The demand for wireless networking technologies that are capable of supporting the exponentially rising number of Internet of Things (IoT) devices (estimated to be 18 billion in 2022 ) has led to the development of several viable solutions in various stages of deployment; some commercial, and others open source; some well established, others start-up.

Nova Labs (formerly known as Helium Network)  is one of the leading wireless networks that has been specifically deployed for the support of low-power IoT devices . But it is important to remember that the IoT market is heterogeneous, with IoT devices, infrastructure, chipsets and modules driving the development and rapid deployment of a variety of networks.

This article will answer the question “What are the alternatives to Nova/Helium Network?” profiling 5 key competitor networksand wireless technologies that are making similar inroads into the Internet of Things market. We will also include the network specifications and frequency bands for these wireless technologies and provide examples of suitable external antennas and wireless equipment.

Helium Alternatives

What are the alternatives to the Nova Labs/Helium Network?

Both the Nova Labs and the leading alternatives have taken novel approaches to the provision of wireless networking for the Internet of Things. Widespread adoption of infrastructural and transformative IoT projects and solutions is currently significantly limited by the availability of bandwidth for secure high-speed data transfer. The demand for robust and secure networking solutions that can consistently support IoT connections is more than can be met by the current conventional and largely centralized methods of networking and computing.

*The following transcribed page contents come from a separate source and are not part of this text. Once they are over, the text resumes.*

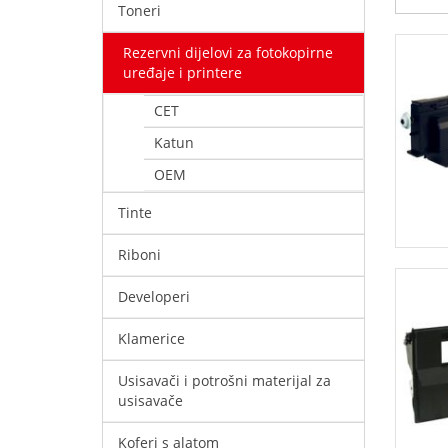
Toneri
Rezervni dijelovi za fotokopirne
uređaje i printere
CET
Katun
OEM
Tinte
Riboni
Developeri
Klamerice
Usisavači i potrošni materijal za
usisavače
Koferi s alatom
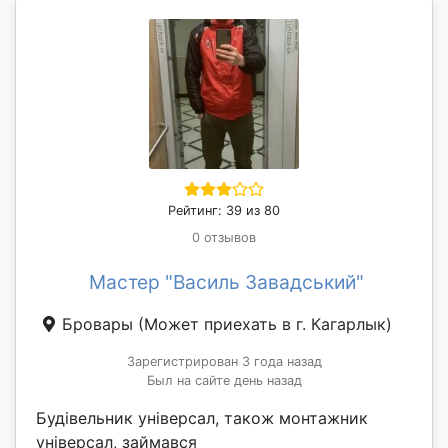
Рейтинг: 39 из 80
0 отзывов
Мастер "Василь Завадський"
Бровары
(Может приехать в г. Кагарлык)
Зарегистрирован 3 года назад
Был на сайте день назад
Будівельник універсал, також монтажник
універсал, займався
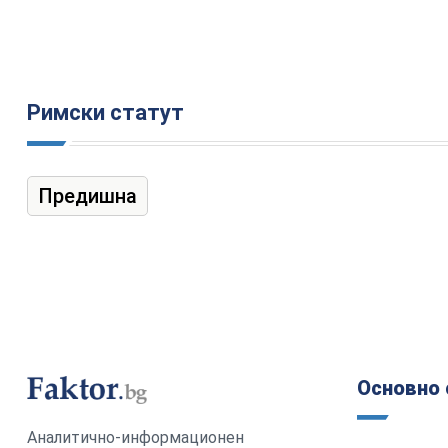
Римски статут
Предишна
Основно 
Аналитично-информационен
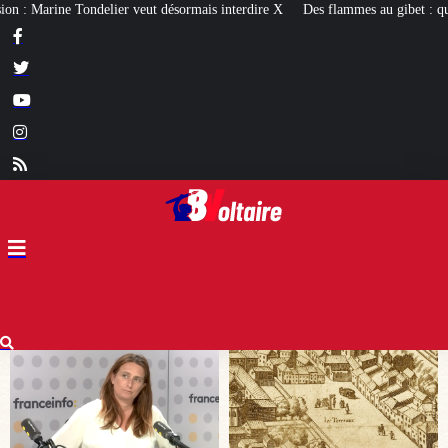
 interdire X
Des flammes au gibet : quatre millénaires de châtiments contre l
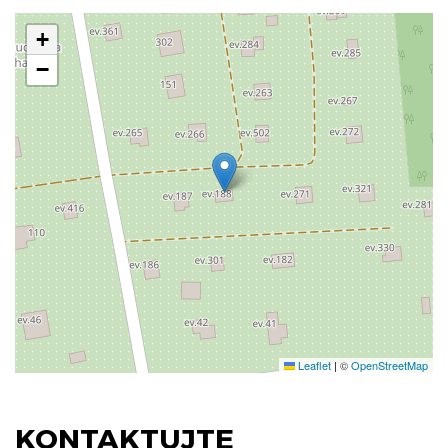
+
−
Leaflet
|
©
OpenStreetMap
KONTAKTUJTE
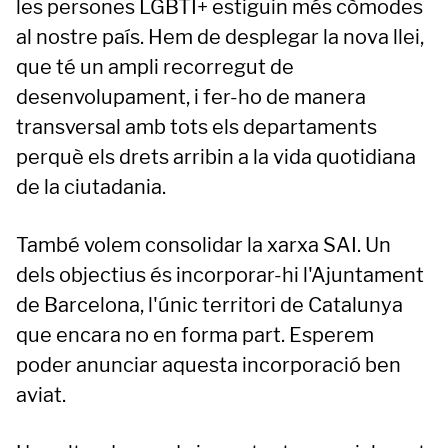
les persones LGBTI+ estiguin més còmodes
al nostre país. Hem de desplegar la nova llei,
que té un ampli recorregut de
desenvolupament, i fer-ho de manera
transversal amb tots els departaments
perquè els drets arribin a la vida quotidiana
de la ciutadania.
També volem consolidar la xarxa SAI. Un
dels objectius és incorporar-hi l'Ajuntament
de Barcelona, l'únic territori de Catalunya
que encara no en forma part. Esperem
poder anunciar aquesta incorporació ben
aviat.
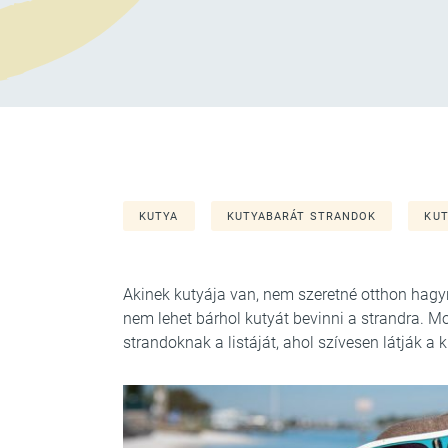
KUTYA
KUTYABARÁT STRANDOK
KUT
Akinek kutyája van, nem szeretné otthon hagy
nem lehet bárhol kutyát bevinni a strandra. M
strandoknak a listáját, ahol szívesen látják a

Newer wireless networking technologies are using an Ad Hoc or HetNet approach to supporting IoT connections. The key types network being utilized by IoT include:

  1. Wireless Sensor Networks: These networks are composed of individual autonomous devices (nodes) that carry sensors. The sensors will transmit data on their environmental conditions asynchronously to a central hub to facilitate remote monitoring.
  2. Mobile Wireless Sensor Networks: These are sensor networks where the nodes are mobile.
  3. Mobile Ad Hoc Networks (MANETs): the nodes in this type of network are wirelessly linked mobile routers that can receive and forward data while moving around.
  4. Peer-to-Peer (P2P) Networks: Peer-to-peer networks consist of a variety of privately operated gateways which can be used for the transfer of IoT data.

About the Nova Labs/Helium Network

Nova Labs, formerly known as Helium Network or The People's Network is rapidly differentiating itself as one of the world's largest distributed wireless networks, operating on a peer-to-peer basis to provide wireless connectivity for a wide range of Internet of Things (IoT) applications. Peer to Peer

Nova's decentralized approach to low-power, long-range wide-area networking is widely recognized as being a novel, disruptive approach that has the potential to change how wireless networking services are delivered long-term. With more than 40K hotspots spanning 1000 cities in the US, as well as the UK, Europe, and Asia, its expansion since 2013 has been remarkable. Nova is now a recognizable wireless network provider supporting a growing number of IoT and sensor-based commercial products. It is a consumer-facing brand that is becoming well known for providing IoT services and is stimulating consumer adoption of LoRa Gateways.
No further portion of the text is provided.